Bernadette may or may not be on the verge of a nervous breakdown. When Microsoft bought her husband’s computer animation company, he was ambivalent about moving to Seattle: it was Bernadette, an award-winning architect, who insisted that they leave L.A. We learn from her husband that in 18 years Bernadette hasn’t made a friend. (From the emails of the other moms at school, we see why.) Their house, a former reform school, is going to seed in a very Gothic way: not only does the roof leak, but plants actually grow up through the floor.
But Bernadette is a good mother, and is extremely solicitous about Bee, who had three open heart surgeries before kindergarten and has asthma.

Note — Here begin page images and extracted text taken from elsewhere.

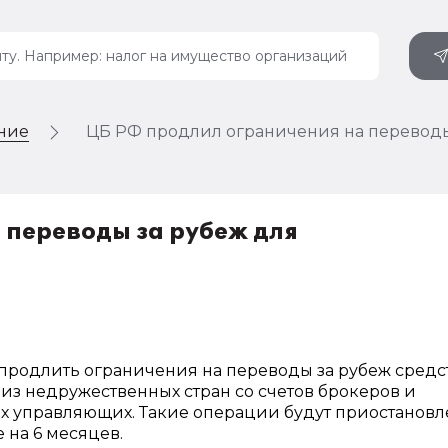
ение
ЦБ РФ продлил ограничения на переводы
 переводы за рубеж для
продлить ограничения на переводы за рубеж средс
из недружественных стран со счетов брокеров и
х управляющих. Такие операции будут приостанов
е на 6 месяцев.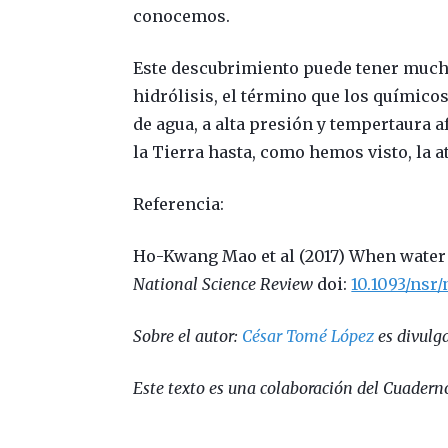
conocemos.
Este descubrimiento puede tener much
hidrólisis, el término que los químico
de agua, a alta presión y tempertaura 
la Tierra hasta, como hemos visto, la 
Referencia:
Ho-Kwang Mao et al (2017)
When water 
National Science Review
doi:
10.1093/nsr
Sobre el autor:
César Tomé López
es divulga
Este texto es una colaboración del Cuaderno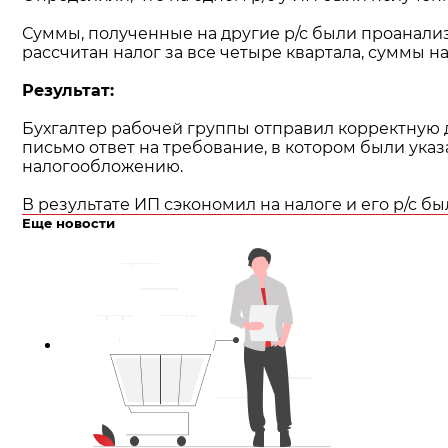
Суммы, полученные на другие р/с были проанали
рассчитан налог за все четыре квартала, суммы 
Результат:
Бухгалтер рабочей группы отправил корректную де
письмо ответ на требование, в котором были ука
налогообложению.
В результате ИП сэкономил на налоге и его р/с б
Еще новости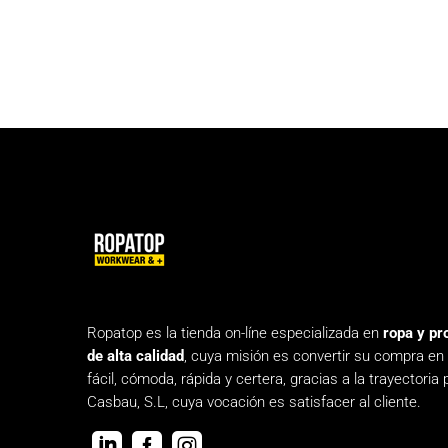
Ropatop es la tienda on-líne especializada en
ropa y pr
de alta calidad
, cuya misión es convertir su compra en
fácil, cómoda, rápida y certera, gracias a la trayectoria 
Casbau, S.L, cuya vocación es satisfacer al cliente.


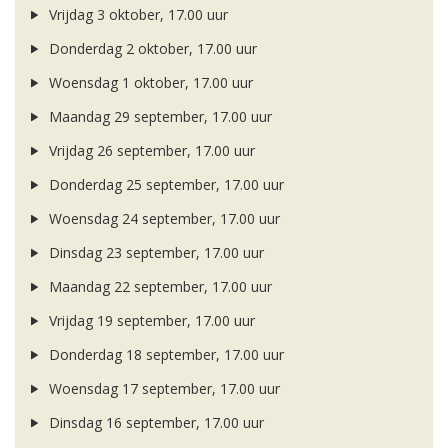
Vrijdag 3 oktober, 17.00 uur
Donderdag 2 oktober, 17.00 uur
Woensdag 1 oktober, 17.00 uur
Maandag 29 september, 17.00 uur
Vrijdag 26 september, 17.00 uur
Donderdag 25 september, 17.00 uur
Woensdag 24 september, 17.00 uur
Dinsdag 23 september, 17.00 uur
Maandag 22 september, 17.00 uur
Vrijdag 19 september, 17.00 uur
Donderdag 18 september, 17.00 uur
Woensdag 17 september, 17.00 uur
Dinsdag 16 september, 17.00 uur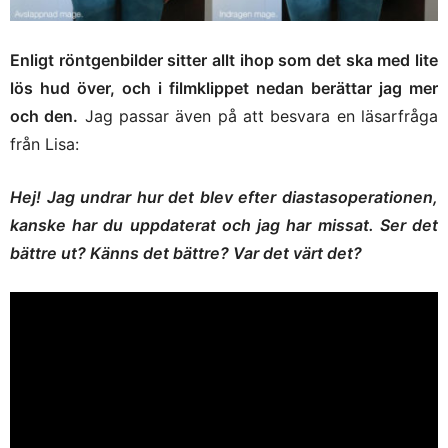
Enligt röntgenbilder sitter allt ihop som det ska med lite
lös hud över, och i filmklippet nedan berättar jag mer
och den.
Jag passar även på att besvara en läsarfråga
från Lisa:
Hej! Jag undrar hur det blev efter diastasoperationen,
kanske har du uppdaterat och jag har missat. Ser det
bättre ut? Känns det bättre? Var det värt det?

Bernadette doesn’t want to leave the house, but she feels she has to go to Antarctica, which is Bee’s dream. Bernadette writes to her assistant,
Of the million reasons I don’t want to go to Antarctica, the main one is that it will require me to leave the house. You might have figured out by now that’s something I don’t much like to do. But I can’t argue with Bee. She’s a good kid. She has more character than Elgie and I and the next ten kids combined. Plus she’s applying to boarding school for next fall, which she’ll of course get into because of said A’s….So it would be in pretty bad taste to deny Buzzy this.
Is Bernadette having a breakdown? Or is it something deeper?
This feels very much like Summer Reading. Like Nick Hornby, Semple has written for films (well, in her case, TV) and I wonder if that affects the brevity of the narrative and the voice.
Still, I am happy to read a collection of emails. They are, by the way, much longer than the typical email.